US 12,243,351 B2
Gaze estimation apparatus, gaze estimation method, model generation apparatus, and model generation method
Yamato Takeuchi, Kyoto (JP); Shigenori Nagae, Kyoto (JP); Hatsumi Aoi, Kyoto (JP); and Kazuo Yamamoto, Kyoto (JP)
Assigned to OMRON CORPORATION, Kyoto (JP)
Appl. No. 17/789,234
Filed by OMRON Corporation, Kyoto (JP)
PCT Filed Jan. 10, 2020, PCT No. PCT/JP2020/000643
§ 371(c)(1), (2) Date Jun. 27, 2022,
PCT Pub. No. WO2021/140642, PCT Pub. Date Jul. 15, 2021.
Prior Publication US 2023/0036611 A1, Feb. 2, 2023
Int. Cl. G06V 40/18 (2022.01); G06V 10/82 (2022.01); G06V 10/98 (2022.01)

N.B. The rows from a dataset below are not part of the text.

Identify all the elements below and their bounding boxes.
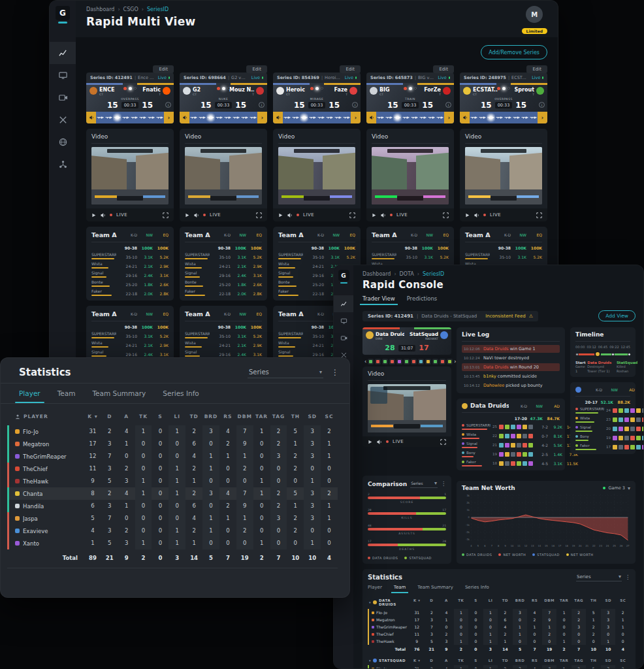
sidebar-item-video-icon[interactable] xyxy=(50,86,76,108)
column-header-d[interactable]: D xyxy=(425,656,440,665)
column-header-sc[interactable]: SC xyxy=(615,596,630,609)
breadcrumb-item-dashboard[interactable]: Dashboard xyxy=(86,7,114,12)
more-menu-icon[interactable]: ⋮ xyxy=(441,481,446,487)
series-dropdown[interactable]: Series▾ xyxy=(576,573,622,581)
log-entry[interactable]: 10:12:06 Data Druids win Game 1 xyxy=(462,345,560,353)
fullscreen-icon[interactable] xyxy=(440,439,446,445)
player-name-cell[interactable]: TheGrimReaper xyxy=(7,450,84,463)
play-icon[interactable] xyxy=(185,213,189,218)
player-name-cell[interactable]: TheHawk xyxy=(368,638,410,645)
add-view-button[interactable]: Add View xyxy=(598,310,636,321)
column-header-a[interactable]: A xyxy=(439,656,454,665)
next-icon[interactable]: › xyxy=(538,112,547,123)
column-header-sc[interactable]: SC xyxy=(615,656,630,665)
edit-button[interactable]: Edit xyxy=(526,65,547,73)
series-card[interactable]: Series ID: 248975| ECSTATIC vs Sprout Li… xyxy=(460,73,547,123)
log-entry[interactable]: 10:14:12 Dahowlee picked up bounty xyxy=(462,382,560,389)
breadcrumb-item-dashboard[interactable]: Dashboard xyxy=(362,271,391,277)
tab-series-info[interactable]: Series Info xyxy=(163,389,199,403)
player-name-cell[interactable]: Megatron xyxy=(368,616,410,623)
next-icon[interactable]: › xyxy=(164,112,174,123)
column-header-d[interactable]: D xyxy=(101,408,118,425)
tab-trader-view[interactable]: Trader View xyxy=(362,295,395,305)
speaker-icon[interactable] xyxy=(460,112,470,123)
tab-team-summary[interactable]: Team Summary xyxy=(92,389,146,403)
tab-team[interactable]: Team xyxy=(57,389,76,403)
player-name-cell[interactable]: TheChief xyxy=(7,463,84,475)
tab-team-summary[interactable]: Team Summary xyxy=(417,585,453,593)
edit-button[interactable]: Edit xyxy=(340,65,361,73)
column-header-td[interactable]: TD xyxy=(498,596,513,609)
app-logo[interactable]: G xyxy=(56,6,70,20)
column-header-td[interactable]: TD xyxy=(498,656,513,665)
column-header-rs[interactable]: RS xyxy=(527,596,542,609)
player-name-cell[interactable]: Handila xyxy=(7,500,84,512)
column-header-k[interactable]: K ▾ xyxy=(84,408,101,425)
volume-icon[interactable] xyxy=(376,439,382,445)
log-entry[interactable]: 10:12:24 NaVi tower destroyed xyxy=(462,354,560,362)
player-name-cell[interactable]: Flo-Jo xyxy=(368,609,410,616)
column-header-dbm[interactable]: DBM xyxy=(542,596,557,609)
video-thumbnail[interactable] xyxy=(278,147,355,204)
column-header-tag[interactable]: TAG xyxy=(572,596,587,609)
column-header-rs[interactable]: RS xyxy=(527,656,542,665)
column-header-li[interactable]: LI xyxy=(483,656,498,665)
sidebar-item-network-icon[interactable] xyxy=(50,153,76,175)
sidebar-item-tools-icon[interactable] xyxy=(50,108,76,131)
tab-series-info[interactable]: Series Info xyxy=(465,585,489,593)
speaker-icon[interactable] xyxy=(273,112,283,123)
volume-icon[interactable] xyxy=(474,212,479,218)
sidebar-item-monitor-icon[interactable] xyxy=(334,312,353,329)
column-header-li[interactable]: LI xyxy=(483,596,498,609)
more-menu-icon[interactable]: ⋮ xyxy=(625,574,630,580)
play-icon[interactable] xyxy=(465,213,470,218)
sidebar-item-video-icon[interactable] xyxy=(334,329,353,346)
volume-icon[interactable] xyxy=(100,212,106,218)
column-header-li[interactable]: LI xyxy=(169,408,185,425)
speaker-icon[interactable] xyxy=(366,112,376,123)
fullscreen-icon[interactable] xyxy=(536,212,542,218)
series-card[interactable]: Series ID: 412491| Ence vs Fnatic Live E… xyxy=(86,73,174,123)
player-name-cell[interactable]: Jaspa xyxy=(7,512,84,525)
next-icon[interactable]: › xyxy=(454,359,456,365)
info-icon[interactable]: i xyxy=(259,102,265,108)
play-icon[interactable] xyxy=(91,213,96,218)
player-name-cell[interactable]: Chanta xyxy=(7,487,84,500)
column-header-sd[interactable]: SD xyxy=(601,656,616,665)
next-icon[interactable]: › xyxy=(257,112,267,123)
tab-player[interactable]: Player xyxy=(368,585,382,593)
fullscreen-icon[interactable] xyxy=(443,212,449,218)
more-menu-icon[interactable]: ⋮ xyxy=(331,368,339,377)
add-remove-series-button[interactable]: Add/Remove Series xyxy=(481,45,547,59)
speaker-icon[interactable] xyxy=(180,112,189,123)
column-header-player[interactable]: PLAYER xyxy=(7,408,84,425)
play-icon[interactable] xyxy=(368,440,372,444)
sidebar-item-trend-icon[interactable] xyxy=(50,42,76,64)
volume-icon[interactable] xyxy=(380,212,386,218)
info-icon[interactable]: i xyxy=(539,102,545,108)
column-header-k[interactable]: K ▾ xyxy=(410,596,425,609)
column-header-tar[interactable]: TAR xyxy=(253,408,270,425)
tab-team[interactable]: Team xyxy=(394,585,406,593)
column-header-tag[interactable]: TAG xyxy=(572,656,587,665)
edit-button[interactable]: Edit xyxy=(153,65,174,73)
group-header-statsquad[interactable]: ▾STATSQUAD xyxy=(368,656,410,665)
video-thumbnail[interactable] xyxy=(368,384,446,432)
fullscreen-icon[interactable] xyxy=(163,212,169,218)
player-name-cell[interactable]: Megatron xyxy=(7,438,84,450)
column-header-th[interactable]: TH xyxy=(287,408,304,425)
breadcrumb-item-dota[interactable]: DOTA xyxy=(400,271,414,277)
fullscreen-icon[interactable] xyxy=(256,212,262,218)
volume-icon[interactable] xyxy=(287,212,293,218)
column-header-sd[interactable]: SD xyxy=(601,596,616,609)
series-card[interactable]: Series ID: 645873| BIG vs ForZe Live BIG… xyxy=(366,73,454,123)
column-header-tag[interactable]: TAG xyxy=(270,408,287,425)
column-header-s[interactable]: S xyxy=(468,656,483,665)
group-header-data-druids[interactable]: ▾DATA DRUIDS xyxy=(368,596,410,609)
column-header-a[interactable]: A xyxy=(118,408,135,425)
column-header-tk[interactable]: TK xyxy=(454,656,469,665)
series-card[interactable]: Series ID: 854369| Heroic vs Faze Live H… xyxy=(273,73,361,123)
column-header-a[interactable]: A xyxy=(439,596,454,609)
info-icon[interactable]: i xyxy=(352,102,358,108)
column-header-tk[interactable]: TK xyxy=(454,596,469,609)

CPC G06V 40/193 (2022.01) [G06V 10/82 (2022.01); G06V 10/993 (2022.01)] 20 Claims
OG exemplary drawing
 
1. A gaze estimation apparatus comprising a processor configured with a program to perform operations comprising:
obtaining calibration information comprising feature information and true value information, the feature information being about a gaze of an eye of a target person looking in a predetermined direction, the true value information indicating a true value for the predetermined direction in which the eye of the target person is looking;
obtaining a target image comprising the eye of the target person;
estimating a gaze direction of the target person comprised in the target image using a learned estimation model generated through machine learning, the learned estimation model being trained through the machine learning to output, in response to an input of calibration information for learning and a target image for learning obtained from a subject, an output value fitting answer information indicating a true value of a gaze direction of the subject comprised in the target image for learning, estimating the gaze direction comprises inputting the obtained target image and the obtained calibration information into the learned estimation model and performing a computational operation of the learned estimation model to obtain, from the learned estimation model, an output value corresponding to a result from estimating the gaze direction of the target person comprised in the target image; and
outputting information about the result from estimating the gaze direction of the target person, wherein
the learned estimation model is trained by obtaining a plurality of learning datasets each comprising a target image for learning comprising the eye of the subject and answer information indicating the true value for the gaze direction of the subject comprised in the respective target image for learning, and for each dataset of the plurality of learning datasets, performing the machine learning of the estimation model to output the output value fitting a corresponding piece of the answer information.